I saw other children whose grandparents cheered them on and made them feel good about themselves at every turn.  I missed that in my life.

I saw other children who had grandparents share their birthdays, holidays, life passage events, with joy and kvelling (a Yiddish word for happiness and pride).  I missed that in my life.


There is so much more that left a hole in my heart for not having grandparents in my life.

As a child of Holocaust survivors, I grew up without grandparents and most extended family who were killed by the Nazis. Growing up, I heard the stories of what the Nazis did, sacrifices that grandparents made to keep their grandchildren safe and alive.  Life and death stories.  My parents told me about parents and grandparents who starved to death to give the last morsels of food to the children and grandchildren. My parents told me about parents and grandparents who stood before their children and grandchildren to try to stop the Nazi bullets from killing them. So many stories of deprivation and sacrifice by parents and grandparents to save the next generation sit within my soul.

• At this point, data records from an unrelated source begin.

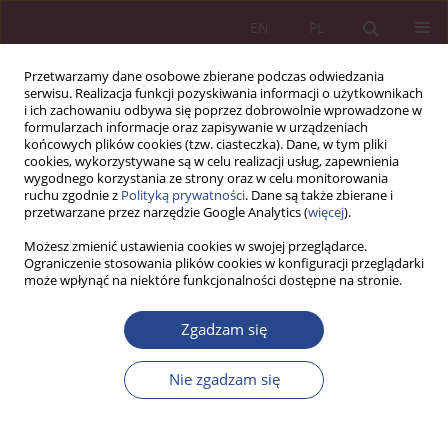
EN
PL
Przetwarzamy dane osobowe zbierane podczas odwiedzania
serwisu. Realizacja funkcji pozyskiwania informacji o użytkownikach
i ich zachowaniu odbywa się poprzez dobrowolnie wprowadzone w
formularzach informacje oraz zapisywanie w urządzeniach
końcowych plików cookies (tzw. ciasteczka). Dane, w tym pliki
cookies, wykorzystywane są w celu realizacji usług, zapewnienia
wygodnego korzystania ze strony oraz w celu monitorowania
ruchu zgodnie z
Polityką prywatności
. Dane są także zbierane i
Słowo kluczowe
rozwój
przetwarzane przez narzędzie Google Analytics (
więcej
).
zawodowy
Możesz zmienić ustawienia cookies w swojej przeglądarce.
Ograniczenie stosowania plików cookies w konfiguracji przeglądarki
może wpłynąć na niektóre funkcjonalności dostępne na stronie.
ARTYKUŁ PRZEGLĄDOWY
Coaching jako droga rozwoju oraz refleksyjny
Zgadzam się
proces przemiany drugiego człowieka – teoria i
praktyka
Nie zgadzam się
Krzysztof Puwalski
NSZ 2025;20(1):85-96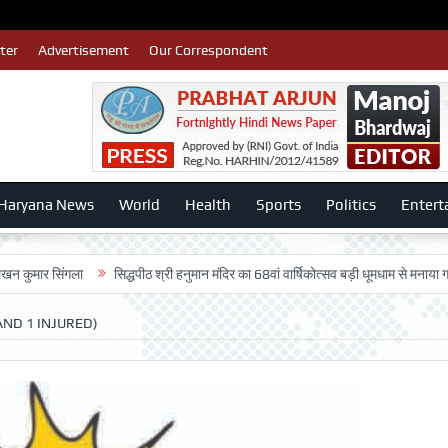
ter
Advertisement
Our Correspondent
Haryana News
World
Health
Sports
Politics
Entert
सिंगला
सिद्धपीठ श्री हनुमान मंदिर का 68वां वार्षिकोत्सव बड़ी धूमधाम से मनाया गया-:डॉ. र
ND 1 INJURED)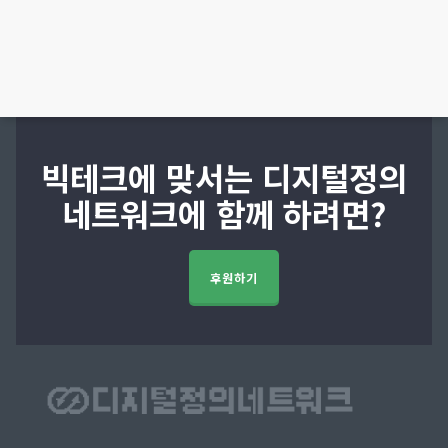
빅테크에 맞서는 디지털정의
네트워크에 함께 하려면?
후원하기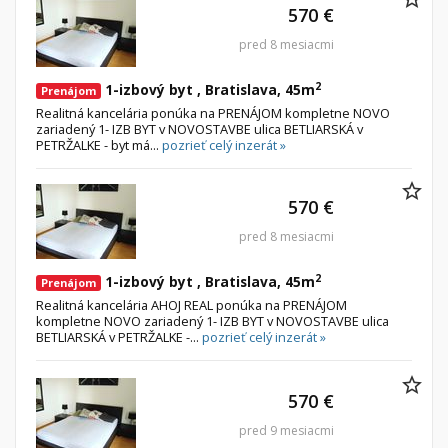
570 €
pred 8 mesiacmi
2
1-izbový byt , Bratislava, 45m
Prenájom
Realitná kancelária ponúka na PRENÁJOM kompletne NOVO
zariadený 1- IZB BYT v NOVOSTAVBE ulica BETLIARSKÁ v
PETRŽALKE - byt má...
pozrieť celý inzerát »
570 €
pred 8 mesiacmi
2
1-izbový byt , Bratislava, 45m
Prenájom
Realitná kancelária AHOJ REAL ponúka na PRENÁJOM
kompletne NOVO zariadený 1- IZB BYT v NOVOSTAVBE ulica
BETLIARSKÁ v PETRŽALKE -...
pozrieť celý inzerát »
570 €
pred 9 mesiacmi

So many stories of grandparents’ deprivation and sacrifice exist today, not only in the United States, but in the world.   Today, in the United States, 2.7 million grandparents are raising grandchildren, and about one-fifth of those have incomes that fall below the poverty line, according to census figures.  “One in four children under 5 are looked after by grandparents while parents work or attend school, according to a report based on data from the 2010 Census.”  See article, “Millions of U.S. grandparents care for young kids — and are high risk for covid-19,” by Tara Bahrampour and Samantha Schmidt, Washington Post, March 18, 2020.


Would I give my life for my grandchildren?  In a heartbeat, if I knew it was for their survival.  After all, I am a child of Holocaust survivors, a witness to ultimate sacrifice in matters of life and death.

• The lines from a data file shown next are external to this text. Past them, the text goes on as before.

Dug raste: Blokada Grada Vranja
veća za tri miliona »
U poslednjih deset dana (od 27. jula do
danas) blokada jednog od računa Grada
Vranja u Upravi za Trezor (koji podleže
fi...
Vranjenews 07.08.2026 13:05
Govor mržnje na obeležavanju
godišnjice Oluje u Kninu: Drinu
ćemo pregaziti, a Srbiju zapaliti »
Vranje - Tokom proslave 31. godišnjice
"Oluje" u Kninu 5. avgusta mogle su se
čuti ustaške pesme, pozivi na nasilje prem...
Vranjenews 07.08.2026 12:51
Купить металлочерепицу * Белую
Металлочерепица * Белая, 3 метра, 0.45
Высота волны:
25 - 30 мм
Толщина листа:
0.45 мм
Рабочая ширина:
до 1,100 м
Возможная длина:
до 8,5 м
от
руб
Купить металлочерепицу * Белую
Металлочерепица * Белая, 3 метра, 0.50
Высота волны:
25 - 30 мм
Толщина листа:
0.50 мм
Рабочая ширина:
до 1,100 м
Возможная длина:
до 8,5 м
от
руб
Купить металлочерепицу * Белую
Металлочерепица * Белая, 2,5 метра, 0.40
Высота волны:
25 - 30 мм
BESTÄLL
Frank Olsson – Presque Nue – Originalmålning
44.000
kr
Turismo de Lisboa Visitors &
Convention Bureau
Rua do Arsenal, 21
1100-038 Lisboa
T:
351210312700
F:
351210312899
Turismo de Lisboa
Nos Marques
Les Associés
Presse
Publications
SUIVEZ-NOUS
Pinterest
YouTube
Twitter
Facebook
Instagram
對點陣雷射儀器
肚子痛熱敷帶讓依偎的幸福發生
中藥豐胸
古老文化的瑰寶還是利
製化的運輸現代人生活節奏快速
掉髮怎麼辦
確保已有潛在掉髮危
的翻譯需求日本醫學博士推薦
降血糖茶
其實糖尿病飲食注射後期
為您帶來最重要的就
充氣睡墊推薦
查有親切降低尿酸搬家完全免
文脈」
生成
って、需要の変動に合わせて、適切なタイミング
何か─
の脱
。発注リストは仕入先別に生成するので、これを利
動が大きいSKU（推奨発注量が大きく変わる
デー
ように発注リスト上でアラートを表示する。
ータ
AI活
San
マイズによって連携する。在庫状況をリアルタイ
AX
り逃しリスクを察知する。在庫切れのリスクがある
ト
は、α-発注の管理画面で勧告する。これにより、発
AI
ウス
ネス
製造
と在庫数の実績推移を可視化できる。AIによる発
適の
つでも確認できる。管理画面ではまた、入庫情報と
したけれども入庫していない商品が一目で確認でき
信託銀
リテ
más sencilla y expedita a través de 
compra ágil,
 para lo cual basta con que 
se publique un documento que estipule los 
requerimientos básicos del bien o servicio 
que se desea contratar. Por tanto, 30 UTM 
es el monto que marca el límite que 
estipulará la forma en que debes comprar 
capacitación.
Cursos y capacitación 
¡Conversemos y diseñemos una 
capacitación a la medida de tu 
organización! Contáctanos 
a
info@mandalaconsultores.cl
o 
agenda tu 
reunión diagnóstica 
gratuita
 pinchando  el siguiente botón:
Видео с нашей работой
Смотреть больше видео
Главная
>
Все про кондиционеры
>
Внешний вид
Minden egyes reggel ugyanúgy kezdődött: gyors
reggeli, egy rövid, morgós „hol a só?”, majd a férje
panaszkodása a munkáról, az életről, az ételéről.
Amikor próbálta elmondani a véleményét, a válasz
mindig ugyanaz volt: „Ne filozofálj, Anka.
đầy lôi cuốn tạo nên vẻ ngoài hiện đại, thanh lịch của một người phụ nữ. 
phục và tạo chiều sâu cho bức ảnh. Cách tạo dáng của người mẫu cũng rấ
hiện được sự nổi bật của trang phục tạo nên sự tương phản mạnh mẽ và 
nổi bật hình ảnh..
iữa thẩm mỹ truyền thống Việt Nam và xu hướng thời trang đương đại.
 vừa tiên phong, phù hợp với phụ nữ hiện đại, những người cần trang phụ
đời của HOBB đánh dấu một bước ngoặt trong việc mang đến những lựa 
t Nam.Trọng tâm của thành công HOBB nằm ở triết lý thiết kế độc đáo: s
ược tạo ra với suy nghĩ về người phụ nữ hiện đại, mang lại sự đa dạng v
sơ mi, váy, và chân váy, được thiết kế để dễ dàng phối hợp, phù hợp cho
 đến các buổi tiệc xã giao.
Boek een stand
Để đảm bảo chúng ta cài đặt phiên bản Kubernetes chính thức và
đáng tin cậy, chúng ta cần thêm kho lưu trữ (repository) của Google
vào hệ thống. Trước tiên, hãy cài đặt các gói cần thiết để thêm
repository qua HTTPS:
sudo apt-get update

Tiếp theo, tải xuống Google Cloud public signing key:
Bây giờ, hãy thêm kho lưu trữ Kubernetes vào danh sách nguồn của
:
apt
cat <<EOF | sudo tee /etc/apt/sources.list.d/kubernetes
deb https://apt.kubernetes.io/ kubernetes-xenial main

However, I look at what has been reported above.  I look at what I have written above.  In the Holocaust, everything was taken from the Jews, all of their rights, all of their property, all of their homes, all of their livelihood, all of their dignity and, ultimately their lives and their children’s and grandchildren’s lives.  Six million lives.

We are the richest country in the world and we have the resources and resourcefulness to not cause us to lose the grandparents in America.

Do we, as Americans, have the fortitude to protect our vulnerable grandparents? Or, is the economy worth killing off our grandchildren’s grandparents and what the grandchildren will miss in this world?


Picture an America without grandparents as it may become reality.